The tests on these 1903 samples confirmed the farmers in their opinion that on 1903 wheat the spread in price between No. 1 Hard and No. 4 was not in harmony with the milling quality. From No. 1 Hard the amount of flour obtained was 70.8 per cent. as against 68 per cent. from the No. 4 grade. The large percentage of stook-frozen grain that went into the lower grades because it was technically debarred from the higher ones no doubt raised the milling value, it was thought, of all the grades that year.

The Department of Agriculture for the Territories therefore decided to repeat the tests with 1904 wheat. The samples with which Professor Harcourt was furnished represented the grain just as it was sold by the farmer and graded either at the elevator or by the Chief Grain Inspector; it was not a composite sample of the commercial grades. The second tests practically confirmed the work done the previous year. The milling, chemical and baking tests failed to show very wide differences in the composition and milling value of the grades submitted. The conclusion reached was that the difference in composition and milling value was nearly as great between samples of any one grade as between the various grades.

The farmers began to feel that it would be a good thing to have a representative at Winnipeg to watch the grading of their cars and to look after their interests generally. The Department of Agriculture for the Territories was asked by the Sintaluta grain growers to appoint a man and W. H. Gaddes was commissioned to act for two weeks.

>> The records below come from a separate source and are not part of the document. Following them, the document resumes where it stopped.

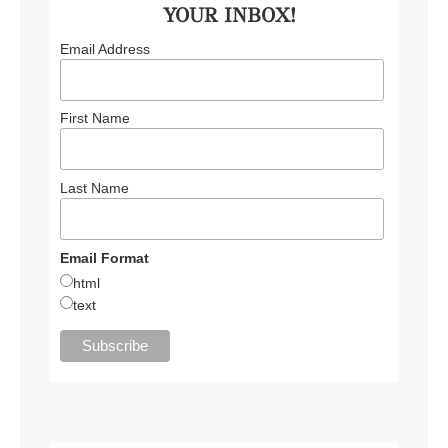
YOUR INBOX!
Email Address
First Name
Last Name
Email Format
html
text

Then the farmers began to wonder if they could not send down a man of their own; at one of their meetings the question was put and those present subscribed five dollars apiece for the purpose.

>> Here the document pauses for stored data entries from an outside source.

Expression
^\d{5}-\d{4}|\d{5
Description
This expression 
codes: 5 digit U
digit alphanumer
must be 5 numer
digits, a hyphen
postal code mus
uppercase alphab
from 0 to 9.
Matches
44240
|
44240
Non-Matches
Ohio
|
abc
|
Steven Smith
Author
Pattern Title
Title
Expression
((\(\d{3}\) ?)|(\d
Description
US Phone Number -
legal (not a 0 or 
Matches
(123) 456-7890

Thus it came about that on the 7th of January, 1905, there stepped from the train at the C. P. R. depot in Winnipeg a man who looked no different from any one of a dozen other farmers who daily reached the city, tanned of cheek and bright of eye. But his business in town was of a very special nature. In his pocket was a hundred dollars and the grip in his hand was packed for a month's stay.

It was a month of "cold shoulders" and patronizing manners for E. A. Partridge. No band music was played in his honor, no festive board was spread, nor was he taken around and shown the sights of the city. On the contrary, he was made to feel like a spy in the camp of an enemy; for he found himself entirely without status, the grain dealers recognizing him merely as a farmers' representative, whatever that was. Even at the office of the Chief Grain Inspector he was looked upon as a man who was meddling with something which he wasn't supposed to know anything about.

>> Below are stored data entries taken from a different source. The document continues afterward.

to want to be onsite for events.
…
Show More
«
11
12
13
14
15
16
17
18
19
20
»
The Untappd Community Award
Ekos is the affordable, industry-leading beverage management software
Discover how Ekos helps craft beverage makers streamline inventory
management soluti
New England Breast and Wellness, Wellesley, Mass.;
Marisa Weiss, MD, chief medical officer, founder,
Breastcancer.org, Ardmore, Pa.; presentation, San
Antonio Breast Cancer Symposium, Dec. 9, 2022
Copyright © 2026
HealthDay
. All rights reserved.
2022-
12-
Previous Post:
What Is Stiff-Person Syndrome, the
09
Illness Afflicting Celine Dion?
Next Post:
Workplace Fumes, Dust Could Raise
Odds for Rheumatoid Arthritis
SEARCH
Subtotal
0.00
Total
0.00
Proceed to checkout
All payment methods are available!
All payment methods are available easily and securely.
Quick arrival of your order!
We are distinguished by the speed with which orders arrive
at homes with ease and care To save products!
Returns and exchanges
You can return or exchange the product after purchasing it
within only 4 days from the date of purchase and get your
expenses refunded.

Nevertheless, the Chief Inspector himself gave him information at times and there were one or two others who took the trouble to explain some things about which he asked questions. Among the latter was a grain man by the name of Tom Coulter. For the most part, however, the presence of the "farmers' representative" at Winnipeg was looked upon as a joke; so that information as to the grain business became for him largely a still hunt. He visited offices, listened to how interviews were conducted over the telephone and picked up whatever loose ends he could find to follow up.

"Who is that fellow, anyway?" asked a grain man who had just got back to the city. He jerked his thumb over his shoulder.

"Oh, him!" laughed his partner as he saw who was indicated. "Only that gazabo from Sintaluta who's been nosing around lately. Some hayseeds out the line sent him down here to learn the grain business. They believe that all wheat's No. 1 Hard, all grain buyers are thieves, and that hell's to be divided equally between the railways and the milling companies!"

"So that's the guy, eh?—that's that man Partridge!"

[1] The new name of Rat Portage is Kenora (Ontario).